# Items from a data source:
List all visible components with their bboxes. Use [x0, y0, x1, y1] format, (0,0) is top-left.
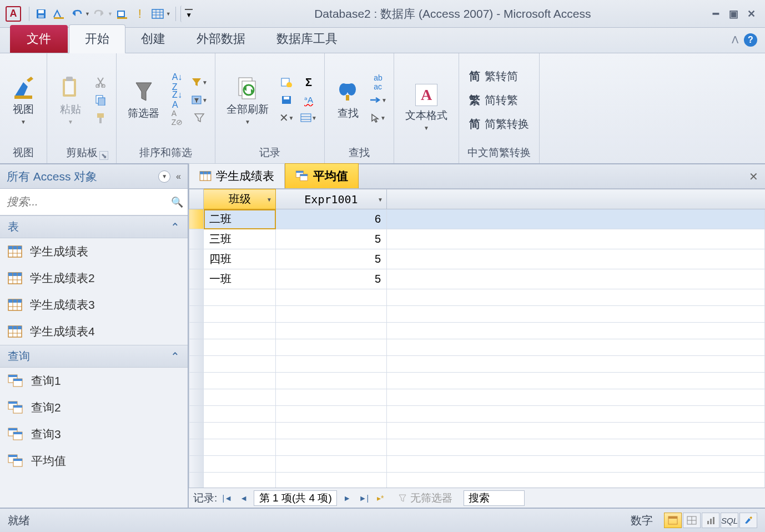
sort-desc-icon[interactable]: Z↓A: [168, 93, 186, 107]
qat-btn-7[interactable]: [149, 6, 166, 22]
advanced-filter-icon[interactable]: ▼: [190, 93, 208, 107]
record-position-input[interactable]: [254, 490, 337, 506]
title-bar: A ▼ ▼ ! ▼ ▼ Database2 : 数据库 (Access 2007…: [0, 0, 765, 28]
next-record-icon[interactable]: ►: [340, 491, 354, 505]
row-selector[interactable]: [189, 229, 204, 249]
search-icon[interactable]: 🔍: [171, 196, 183, 208]
simp-to-trad-button[interactable]: 繁简转繁: [466, 92, 532, 109]
minimize-ribbon-icon[interactable]: ᐱ: [732, 34, 738, 46]
row-selector[interactable]: [189, 249, 204, 269]
minimize-button[interactable]: ━: [708, 8, 723, 20]
tab-home[interactable]: 开始: [69, 24, 125, 53]
doc-tab-table[interactable]: 学生成绩表: [189, 163, 285, 188]
data-cell[interactable]: 6: [276, 209, 387, 229]
save-icon[interactable]: [33, 6, 49, 22]
record-search-input[interactable]: [464, 490, 525, 506]
spelling-icon[interactable]: ᵃA: [300, 93, 318, 107]
first-record-icon[interactable]: |◄: [220, 491, 234, 505]
nav-pane-title[interactable]: 所有 Access 对象: [7, 169, 158, 184]
column-dropdown-icon[interactable]: ▼: [266, 196, 272, 202]
column-header[interactable]: Expr1001▼: [276, 189, 387, 209]
undo-icon[interactable]: [68, 6, 85, 22]
chinese-convert-button[interactable]: 简简繁转换: [466, 116, 532, 133]
nav-item-query[interactable]: 平均值: [0, 448, 188, 474]
select-all-cell[interactable]: [189, 189, 204, 209]
find-button[interactable]: 查找: [331, 77, 365, 123]
data-cell[interactable]: 一班: [204, 269, 276, 289]
nav-item-query[interactable]: 查询3: [0, 421, 188, 448]
data-cell[interactable]: 四班: [204, 249, 276, 269]
close-button[interactable]: ✕: [744, 8, 758, 20]
sql-view-icon[interactable]: SQL: [721, 513, 738, 528]
nav-section-tables[interactable]: 表⌃: [0, 215, 188, 238]
nav-search-input[interactable]: [4, 193, 171, 210]
paste-button[interactable]: 粘贴 ▼: [54, 73, 87, 127]
clear-sort-icon[interactable]: AZ⊘: [168, 111, 186, 125]
svg-rect-72: [13, 459, 22, 461]
nav-section-queries[interactable]: 查询⌃: [0, 345, 188, 368]
file-tab[interactable]: 文件: [10, 25, 68, 53]
nav-collapse-icon[interactable]: «: [176, 172, 181, 182]
totals-icon[interactable]: Σ: [300, 75, 318, 89]
selection-filter-icon[interactable]: ▼: [190, 75, 208, 89]
qat-btn-6[interactable]: !: [132, 6, 148, 22]
pivottable-view-icon[interactable]: [683, 513, 701, 528]
nav-item-query[interactable]: 查询2: [0, 394, 188, 421]
sort-asc-icon[interactable]: A↓Z: [168, 75, 186, 89]
nav-item-table[interactable]: 学生成绩表4: [0, 318, 188, 345]
filter-button[interactable]: 筛选器: [123, 77, 164, 123]
last-record-icon[interactable]: ►|: [357, 491, 370, 505]
new-record-icon[interactable]: [278, 75, 295, 89]
row-selector[interactable]: [189, 209, 204, 229]
goto-icon[interactable]: ▼: [369, 93, 387, 107]
svg-rect-2: [38, 15, 44, 18]
format-painter-icon[interactable]: [92, 111, 109, 125]
clipboard-dialog-icon[interactable]: ⬊: [99, 151, 108, 160]
help-icon[interactable]: ?: [744, 33, 757, 47]
close-document-icon[interactable]: ✕: [749, 170, 758, 183]
text-format-button[interactable]: A 文本格式 ▼: [401, 82, 452, 133]
nav-item-table[interactable]: 学生成绩表2: [0, 265, 188, 292]
tab-external-data[interactable]: 外部数据: [181, 25, 261, 53]
save-record-icon[interactable]: [278, 93, 295, 107]
nav-item-table[interactable]: 学生成绩表: [0, 238, 188, 265]
more-records-icon[interactable]: ▼: [300, 111, 318, 125]
window-title: Database2 : 数据库 (Access 2007) - Microsof…: [197, 6, 708, 22]
datasheet-view-icon[interactable]: [664, 513, 682, 528]
view-button[interactable]: 视图 ▼: [7, 73, 40, 127]
trad-to-simp-button[interactable]: 简繁转简: [466, 68, 532, 85]
tab-create[interactable]: 创建: [125, 25, 181, 53]
column-dropdown-icon[interactable]: ▼: [378, 196, 383, 202]
qat-btn-2[interactable]: [51, 6, 67, 22]
select-icon[interactable]: ▼: [369, 111, 387, 125]
svg-rect-64: [13, 405, 22, 408]
toggle-filter-icon[interactable]: [190, 111, 208, 125]
design-view-icon[interactable]: [739, 513, 757, 528]
refresh-all-button[interactable]: 全部刷新 ▼: [222, 73, 273, 127]
data-cell[interactable]: 三班: [204, 229, 276, 249]
new-record-nav-icon[interactable]: ▸*: [374, 491, 387, 505]
maximize-button[interactable]: ▣: [726, 8, 741, 20]
delete-record-icon[interactable]: ✕▼: [278, 111, 295, 125]
data-cell[interactable]: 5: [276, 249, 387, 269]
data-cell[interactable]: 二班: [204, 209, 276, 229]
data-cell[interactable]: 5: [276, 229, 387, 249]
tab-database-tools[interactable]: 数据库工具: [261, 25, 353, 53]
copy-icon[interactable]: [92, 93, 109, 107]
doc-tab-query[interactable]: 平均值: [285, 163, 359, 188]
qat-btn-5[interactable]: [114, 6, 130, 22]
data-cell[interactable]: 5: [276, 269, 387, 289]
replace-icon[interactable]: abac: [369, 75, 387, 89]
nav-item-table[interactable]: 学生成绩表3: [0, 292, 188, 318]
qat-customize-icon[interactable]: ▼: [180, 6, 197, 22]
pivotchart-view-icon[interactable]: [702, 513, 719, 528]
redo-icon[interactable]: [91, 6, 108, 22]
nav-item-query[interactable]: 查询1: [0, 368, 188, 394]
column-header[interactable]: 班级▼: [204, 189, 276, 209]
prev-record-icon[interactable]: ◄: [237, 491, 250, 505]
group-label-chinese: 中文简繁转换: [466, 143, 532, 162]
row-selector[interactable]: [189, 269, 204, 289]
nav-filter-icon[interactable]: ▼: [158, 170, 170, 183]
datasheet[interactable]: 班级▼ Expr1001▼ 二班 6 三班 5: [189, 189, 765, 488]
cut-icon[interactable]: [92, 75, 109, 89]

# WHAT NEEDS TO BE DONE:
Which lines of the records contain the word "view"? Copy each of them.

# SOLUTION BELOW:
sql-view-icon[interactable]: SQL: [721, 513, 738, 528]
pivottable-view-icon[interactable]: [683, 513, 701, 528]
datasheet-view-icon[interactable]: [664, 513, 682, 528]
view-button[interactable]: 视图 ▼: [7, 73, 40, 127]
design-view-icon[interactable]: [739, 513, 757, 528]
pivotchart-view-icon[interactable]: [702, 513, 719, 528]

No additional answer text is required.